Developer Guide
Best practices for verification, authorization, grounding, and job handling.
What this guide covers
Requests and patterns for verification and authorization endpoints, error handling, polling jobs, batch verification, and operational best practices.
1. Request patterns
Verification APIs may return either synchronous results or a job identifier for asynchronous processing. Choose the pattern that matches your latency and throughput requirements.
Synchronous
Client sends a request and receives a 200 response containing result fields. Still check the errors array for domain-level issues.
Asynchronous (job-returning)
Client receives an HTTP 200 with a job_id. Poll GET /v2/jobs/{job_id} to obtain status and results.
2. Error model
The API uses HTTP status codes for transport/auth/validation issues and a structured errors array for domain/processing problems. Always check both.
HTTP codes (e.g. 4xx/5xx) indicate transport, authentication, or validation failures. Handle them as unretriable or retriable depending on the code.

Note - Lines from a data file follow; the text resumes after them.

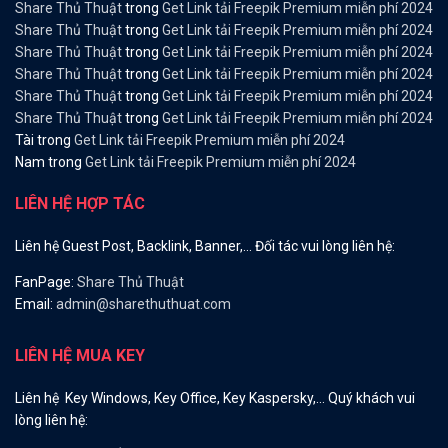
Share Thủ Thuật
trong
Get Link tải Freepik Premium miễn phí 2024
Share Thủ Thuật
trong
Get Link tải Freepik Premium miễn phí 2024
Share Thủ Thuật
trong
Get Link tải Freepik Premium miễn phí 2024
Share Thủ Thuật
trong
Get Link tải Freepik Premium miễn phí 2024
Share Thủ Thuật
trong
Get Link tải Freepik Premium miễn phí 2024
Share Thủ Thuật
trong
Get Link tải Freepik Premium miễn phí 2024
Tài
trong
Get Link tải Freepik Premium miễn phí 2024
Nam
trong
Get Link tải Freepik Premium miễn phí 2024
LIÊN HỆ HỢP TÁC
Liên hệ Guest Post, Backlink, Banner,… Đối tác vui lòng liên hệ:
FanPage:
Share Thủ Thuật
Email:
admin@sharethuthuat.com
LIÊN HỆ MUA KEY
Liên hệ Key Windows, Key Office, Key Kaspersky,… Quý khách vui
lòng liên hệ: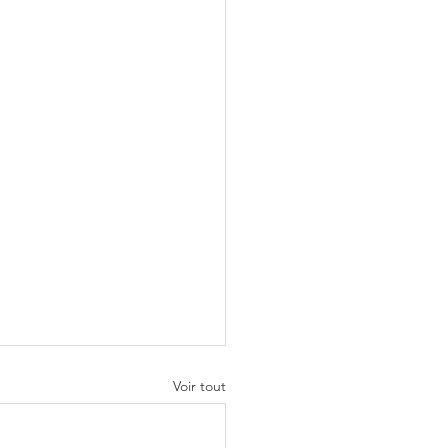
Voir tout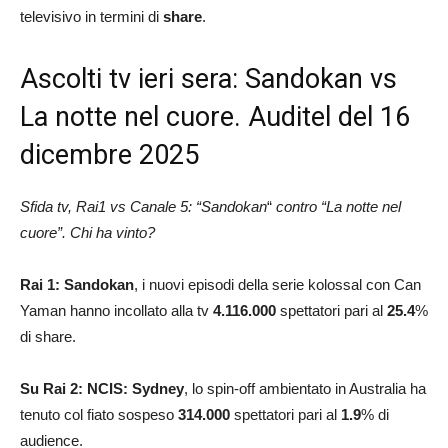
televisivo in termini di
share
.
Ascolti tv ieri sera: Sandokan vs
La notte nel cuore. Auditel del 16
dicembre 2025
Sfida tv, Rai1 vs Canale 5: “Sandokan
“
contro “La notte nel
cuore”. Chi ha vinto?
Rai 1: Sandokan
, i nuovi episodi della serie kolossal con Can
Yaman hanno incollato alla tv
4.116.000
spettatori pari al
25.4
%
di share.
Su Rai 2: NCIS: Sydney
, lo spin-off ambientato in Australia ha
tenuto col fiato sospeso
314.000
spettatori pari al
1.9
% di
audience.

Domain errors are returned in the errors array even on HTTP 200. Inspect the array for partial failures or item-level errors.
Handling partial failures
For batch or multi-item requests, treat the errors array as authoritative for item-level failures. Implement idempotency or compensating logic for retries.
3. Polling jobs
Use GET /v2/jobs/{job_id} to check status, progress, results, and errors for asynchronous tasks.
Status: expected values include queued, processing, completed, and failed.

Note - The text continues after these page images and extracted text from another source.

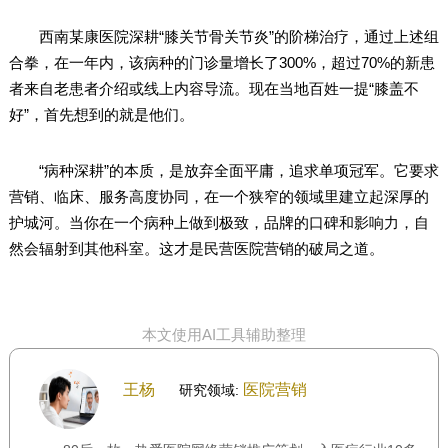
西南某康医院深耕“膝关节骨关节炎”的阶梯治疗，通过上述组
合拳，在一年内，该病种的门诊量增长了300%，超过70%的新患
者来自老患者介绍或线上内容导流。现在当地百姓一提“膝盖不
好”，首先想到的就是他们。
“病种深耕”的本质，是放弃全面平庸，追求单项冠军。它要求
营销、临床、服务高度协同，在一个狭窄的领域里建立起深厚的
护城河。当你在一个病种上做到极致，品牌的口碑和影响力，自
然会辐射到其他科室。这才是民营医院营销的破局之道。
本文使用AI工具辅助整理
王杨
医院营销
研究领域: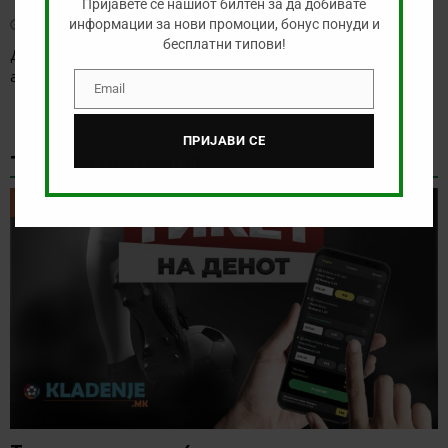
Пријавете се нашиот билтен за да добивате
август 3, 2026
информации за нови промоции, бонус понуди и
бесплатни типови!
Денес нема голема понуда за обложување, а ние ќе го
анализираме дуелот од данската Суперлига
[…]
Email
Email
ПРИЈАВИ СЕ
ТИКЕТ НА ДЕНОТ
ТИКЕТ НА ДЕНОТ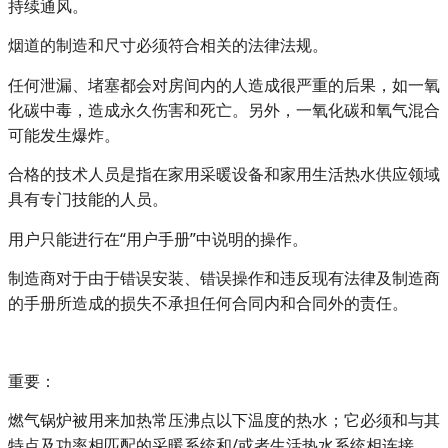
持续通风。
烟道的制造和尺寸必须符合相关的法律法规。
任何泄漏、堵塞都会对房间内的人造成很严重的后果，如一氧
化碳中毒，造成永久伤害和死亡。另外，一氧化碳和氧气混合
可能发生爆炸。
合格的技术人员是指在家用采暖设备和家用生活热水供应领域
具有专门技能的人员。
用户只能进行在“用户手册”中说明的操作。
制造商对于由于错误安装、错误操作和违反现有法律及制造商
的手册所造成的损失不承担任何合同内和合同外的责任。
重要：
燃气锅炉被用来加热常压沸点以下温度的热水；它必须和与其
特点及功率相匹配的采暖系统和/或者生活热水系统相连接。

Progress & results: job responses may include progress metadata and a result field when complete. Always verify errors before trusting result contents.
Error handling: if a job is failed, read the job-level errors and decide whether to retry, fail, or surface to operators.
Polling guidance
- Use exponential backoff when polling to reduce load.
- Set an overall timeout to avoid infinite polling loops.
- Cache completed results to avoid repeated polls.
4. Batch verification
For high-throughput verification, use a batch endpoint such as POST /v1/verify-claims-batch. Batches typically return a single job_id to poll for results.
The batch response includes counts and may include item-level errors in the job result. Treat batch submission as best-effort and use idempotency keys when available.
Limits & billing
Limits and billing vary by plan. See pricing or contact support for details.
5. Operational best practices
Idempotency
Use idempotency keys for requests that may be retried to avoid duplicate processing when supported.
Retries and backoff
Retry transient failures with exponential backoff and capped retries. Avoid retrying permanent errors.
Rate limits
Respect rate limits returned by the API and implement client-side throttling when needed.
Observability
Log request IDs, job IDs, errors, and key metadata. Track success/failure rates and latency for verification flows.